**Exercise instructions**
Your output should be the entries below, from the first line up to and including the line with "ible teaching style", reproduced exactly and with no other lines.

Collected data
###

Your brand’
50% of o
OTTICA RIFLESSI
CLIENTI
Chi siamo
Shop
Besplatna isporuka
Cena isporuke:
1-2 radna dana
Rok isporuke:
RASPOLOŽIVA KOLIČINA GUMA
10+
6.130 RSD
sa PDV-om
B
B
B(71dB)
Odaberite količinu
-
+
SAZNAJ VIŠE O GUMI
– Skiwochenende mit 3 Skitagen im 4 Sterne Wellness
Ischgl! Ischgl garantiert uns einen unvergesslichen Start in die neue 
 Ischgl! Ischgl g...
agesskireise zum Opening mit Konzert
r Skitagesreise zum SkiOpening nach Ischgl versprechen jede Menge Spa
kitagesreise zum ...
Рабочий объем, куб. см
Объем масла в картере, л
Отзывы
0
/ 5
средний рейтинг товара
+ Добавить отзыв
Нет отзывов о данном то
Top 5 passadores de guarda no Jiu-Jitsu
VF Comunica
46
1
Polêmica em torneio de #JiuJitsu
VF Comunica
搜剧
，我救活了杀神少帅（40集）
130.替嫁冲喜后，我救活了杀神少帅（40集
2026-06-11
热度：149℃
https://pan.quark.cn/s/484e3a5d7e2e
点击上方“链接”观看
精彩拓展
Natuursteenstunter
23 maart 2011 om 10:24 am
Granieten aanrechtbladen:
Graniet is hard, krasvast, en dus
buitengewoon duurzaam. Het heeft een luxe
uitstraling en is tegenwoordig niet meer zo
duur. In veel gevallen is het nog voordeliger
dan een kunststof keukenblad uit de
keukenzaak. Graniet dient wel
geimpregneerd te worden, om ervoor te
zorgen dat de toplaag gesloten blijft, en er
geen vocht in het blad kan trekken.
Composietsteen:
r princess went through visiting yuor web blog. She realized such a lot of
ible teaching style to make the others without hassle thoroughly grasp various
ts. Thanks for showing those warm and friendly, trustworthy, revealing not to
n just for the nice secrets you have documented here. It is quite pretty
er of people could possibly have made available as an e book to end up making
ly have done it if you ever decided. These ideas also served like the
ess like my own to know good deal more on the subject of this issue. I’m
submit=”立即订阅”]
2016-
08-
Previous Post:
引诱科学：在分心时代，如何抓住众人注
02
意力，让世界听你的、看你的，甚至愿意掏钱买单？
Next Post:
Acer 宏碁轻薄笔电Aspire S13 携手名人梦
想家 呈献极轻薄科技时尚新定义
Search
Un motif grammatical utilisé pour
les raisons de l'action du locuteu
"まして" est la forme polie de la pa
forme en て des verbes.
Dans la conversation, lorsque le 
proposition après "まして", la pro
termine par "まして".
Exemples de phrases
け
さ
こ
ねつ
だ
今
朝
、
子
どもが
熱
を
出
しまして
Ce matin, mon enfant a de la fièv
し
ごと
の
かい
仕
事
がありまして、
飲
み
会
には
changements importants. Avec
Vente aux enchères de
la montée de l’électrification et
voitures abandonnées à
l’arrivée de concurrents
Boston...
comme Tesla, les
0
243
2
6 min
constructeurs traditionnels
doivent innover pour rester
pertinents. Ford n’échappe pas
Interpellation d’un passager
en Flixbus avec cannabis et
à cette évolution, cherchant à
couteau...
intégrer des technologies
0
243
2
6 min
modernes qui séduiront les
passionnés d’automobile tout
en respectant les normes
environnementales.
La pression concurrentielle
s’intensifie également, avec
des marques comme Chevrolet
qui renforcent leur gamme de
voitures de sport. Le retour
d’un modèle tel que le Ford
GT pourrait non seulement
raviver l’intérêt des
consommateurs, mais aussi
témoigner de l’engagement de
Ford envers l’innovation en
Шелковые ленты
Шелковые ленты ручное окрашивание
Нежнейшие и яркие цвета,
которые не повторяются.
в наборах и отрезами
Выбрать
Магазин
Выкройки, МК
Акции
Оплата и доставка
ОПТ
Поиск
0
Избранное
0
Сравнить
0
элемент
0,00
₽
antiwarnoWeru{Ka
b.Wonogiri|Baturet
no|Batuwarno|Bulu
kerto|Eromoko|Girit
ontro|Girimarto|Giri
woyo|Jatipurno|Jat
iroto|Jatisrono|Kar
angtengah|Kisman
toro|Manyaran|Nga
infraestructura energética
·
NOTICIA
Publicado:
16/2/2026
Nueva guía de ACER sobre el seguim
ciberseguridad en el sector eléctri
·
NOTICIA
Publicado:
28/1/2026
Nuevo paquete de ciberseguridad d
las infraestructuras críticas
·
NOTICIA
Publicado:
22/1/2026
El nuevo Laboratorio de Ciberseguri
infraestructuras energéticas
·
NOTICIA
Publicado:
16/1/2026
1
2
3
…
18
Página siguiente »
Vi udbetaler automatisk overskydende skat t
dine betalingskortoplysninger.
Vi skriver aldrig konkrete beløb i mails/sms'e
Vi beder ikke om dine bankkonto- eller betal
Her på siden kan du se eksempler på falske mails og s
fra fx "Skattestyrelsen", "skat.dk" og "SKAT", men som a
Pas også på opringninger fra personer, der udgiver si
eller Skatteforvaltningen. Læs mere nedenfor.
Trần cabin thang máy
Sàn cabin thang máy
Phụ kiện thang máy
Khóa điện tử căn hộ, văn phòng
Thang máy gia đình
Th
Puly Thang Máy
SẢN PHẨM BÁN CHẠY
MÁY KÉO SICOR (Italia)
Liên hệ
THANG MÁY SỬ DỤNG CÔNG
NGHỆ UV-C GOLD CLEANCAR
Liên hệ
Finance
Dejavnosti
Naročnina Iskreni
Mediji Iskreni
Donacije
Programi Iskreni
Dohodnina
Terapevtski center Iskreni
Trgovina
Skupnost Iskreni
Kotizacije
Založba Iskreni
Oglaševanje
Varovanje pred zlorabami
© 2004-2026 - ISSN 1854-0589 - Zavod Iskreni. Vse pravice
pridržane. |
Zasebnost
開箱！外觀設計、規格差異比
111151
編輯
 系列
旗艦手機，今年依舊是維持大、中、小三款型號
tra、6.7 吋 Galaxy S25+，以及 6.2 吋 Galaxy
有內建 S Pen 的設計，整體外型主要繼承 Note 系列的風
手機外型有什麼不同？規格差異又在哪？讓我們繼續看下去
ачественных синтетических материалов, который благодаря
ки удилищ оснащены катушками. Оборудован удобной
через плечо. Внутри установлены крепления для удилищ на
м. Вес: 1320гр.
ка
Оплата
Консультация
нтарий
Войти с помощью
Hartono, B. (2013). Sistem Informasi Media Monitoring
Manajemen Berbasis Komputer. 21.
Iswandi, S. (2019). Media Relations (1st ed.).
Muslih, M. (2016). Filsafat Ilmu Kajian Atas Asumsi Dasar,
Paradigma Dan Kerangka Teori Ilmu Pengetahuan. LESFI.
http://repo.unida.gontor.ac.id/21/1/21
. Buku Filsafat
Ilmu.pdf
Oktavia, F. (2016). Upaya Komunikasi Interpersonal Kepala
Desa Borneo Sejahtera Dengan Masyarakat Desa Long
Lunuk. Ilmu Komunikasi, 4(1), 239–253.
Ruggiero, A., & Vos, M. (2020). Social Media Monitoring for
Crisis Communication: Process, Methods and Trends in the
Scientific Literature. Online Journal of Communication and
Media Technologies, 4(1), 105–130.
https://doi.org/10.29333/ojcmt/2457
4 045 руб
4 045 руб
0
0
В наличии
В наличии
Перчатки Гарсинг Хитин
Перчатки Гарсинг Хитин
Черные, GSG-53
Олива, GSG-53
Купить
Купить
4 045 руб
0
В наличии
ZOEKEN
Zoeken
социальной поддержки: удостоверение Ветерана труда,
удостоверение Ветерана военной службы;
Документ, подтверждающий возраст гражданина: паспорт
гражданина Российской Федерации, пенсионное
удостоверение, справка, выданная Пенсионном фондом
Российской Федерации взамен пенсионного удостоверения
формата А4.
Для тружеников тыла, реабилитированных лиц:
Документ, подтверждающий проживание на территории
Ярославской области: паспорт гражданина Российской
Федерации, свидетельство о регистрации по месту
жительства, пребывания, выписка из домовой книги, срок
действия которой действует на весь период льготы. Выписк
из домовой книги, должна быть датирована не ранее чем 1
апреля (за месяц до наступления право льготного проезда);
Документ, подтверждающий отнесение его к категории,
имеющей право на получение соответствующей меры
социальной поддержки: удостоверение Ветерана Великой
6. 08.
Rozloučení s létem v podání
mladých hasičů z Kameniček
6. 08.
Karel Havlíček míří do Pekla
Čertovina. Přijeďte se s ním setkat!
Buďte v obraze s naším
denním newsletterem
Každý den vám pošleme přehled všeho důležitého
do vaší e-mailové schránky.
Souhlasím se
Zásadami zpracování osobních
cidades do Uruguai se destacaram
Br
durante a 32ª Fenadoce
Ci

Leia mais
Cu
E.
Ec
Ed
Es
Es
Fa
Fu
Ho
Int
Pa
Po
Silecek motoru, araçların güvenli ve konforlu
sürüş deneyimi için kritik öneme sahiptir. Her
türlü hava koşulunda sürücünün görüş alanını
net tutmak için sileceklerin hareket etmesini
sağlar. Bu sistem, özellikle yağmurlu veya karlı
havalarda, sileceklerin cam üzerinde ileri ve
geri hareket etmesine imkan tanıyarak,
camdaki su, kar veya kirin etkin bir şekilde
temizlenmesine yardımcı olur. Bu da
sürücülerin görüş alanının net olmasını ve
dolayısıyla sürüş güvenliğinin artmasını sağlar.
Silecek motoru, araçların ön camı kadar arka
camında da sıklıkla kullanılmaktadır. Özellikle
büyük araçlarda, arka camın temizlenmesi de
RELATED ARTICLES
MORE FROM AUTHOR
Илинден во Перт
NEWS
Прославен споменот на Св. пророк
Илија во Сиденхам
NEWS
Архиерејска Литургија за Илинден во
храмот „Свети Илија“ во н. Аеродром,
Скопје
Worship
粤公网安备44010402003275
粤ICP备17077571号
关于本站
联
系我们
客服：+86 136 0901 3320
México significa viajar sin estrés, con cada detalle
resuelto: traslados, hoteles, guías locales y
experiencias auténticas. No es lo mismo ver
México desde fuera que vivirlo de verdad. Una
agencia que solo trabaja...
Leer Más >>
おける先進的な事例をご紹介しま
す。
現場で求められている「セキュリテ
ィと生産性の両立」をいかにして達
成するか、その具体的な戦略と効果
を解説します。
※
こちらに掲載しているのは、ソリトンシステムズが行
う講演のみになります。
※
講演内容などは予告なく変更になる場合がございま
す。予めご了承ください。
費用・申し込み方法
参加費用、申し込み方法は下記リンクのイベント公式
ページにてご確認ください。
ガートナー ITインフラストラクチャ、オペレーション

###

**Result for this exercise**
Your brand’
50% of o
OTTICA RIFLESSI
CLIENTI
Chi siamo
Shop
Besplatna isporuka
Cena isporuke:
1-2 radna dana
Rok isporuke:
RASPOLOŽIVA KOLIČINA GUMA
10+
6.130 RSD
sa PDV-om
B
B
B(71dB)
Odaberite količinu
-
+
SAZNAJ VIŠE O GUMI
– Skiwochenende mit 3 Skitagen im 4 Sterne Wellness
Ischgl! Ischgl garantiert uns einen unvergesslichen Start in die neue 
 Ischgl! Ischgl g...
agesskireise zum Opening mit Konzert
r Skitagesreise zum SkiOpening nach Ischgl versprechen jede Menge Spa
kitagesreise zum ...
Рабочий объем, куб. см
Объем масла в картере, л
Отзывы
0
/ 5
средний рейтинг товара
+ Добавить отзыв
Нет отзывов о данном то
Top 5 passadores de guarda no Jiu-Jitsu
VF Comunica
46
1
Polêmica em torneio de #JiuJitsu
VF Comunica
搜剧
，我救活了杀神少帅（40集）
130.替嫁冲喜后，我救活了杀神少帅（40集
2026-06-11
热度：149℃
https://pan.quark.cn/s/484e3a5d7e2e
点击上方“链接”观看
精彩拓展
Natuursteenstunter
23 maart 2011 om 10:24 am
Granieten aanrechtbladen:
Graniet is hard, krasvast, en dus
buitengewoon duurzaam. Het heeft een luxe
uitstraling en is tegenwoordig niet meer zo
duur. In veel gevallen is het nog voordeliger
dan een kunststof keukenblad uit de
keukenzaak. Graniet dient wel
geimpregneerd te worden, om ervoor te
zorgen dat de toplaag gesloten blijft, en er
geen vocht in het blad kan trekken.
Composietsteen:
r princess went through visiting yuor web blog. She realized such a lot of
ible teaching style to make the others without hassle thoroughly grasp various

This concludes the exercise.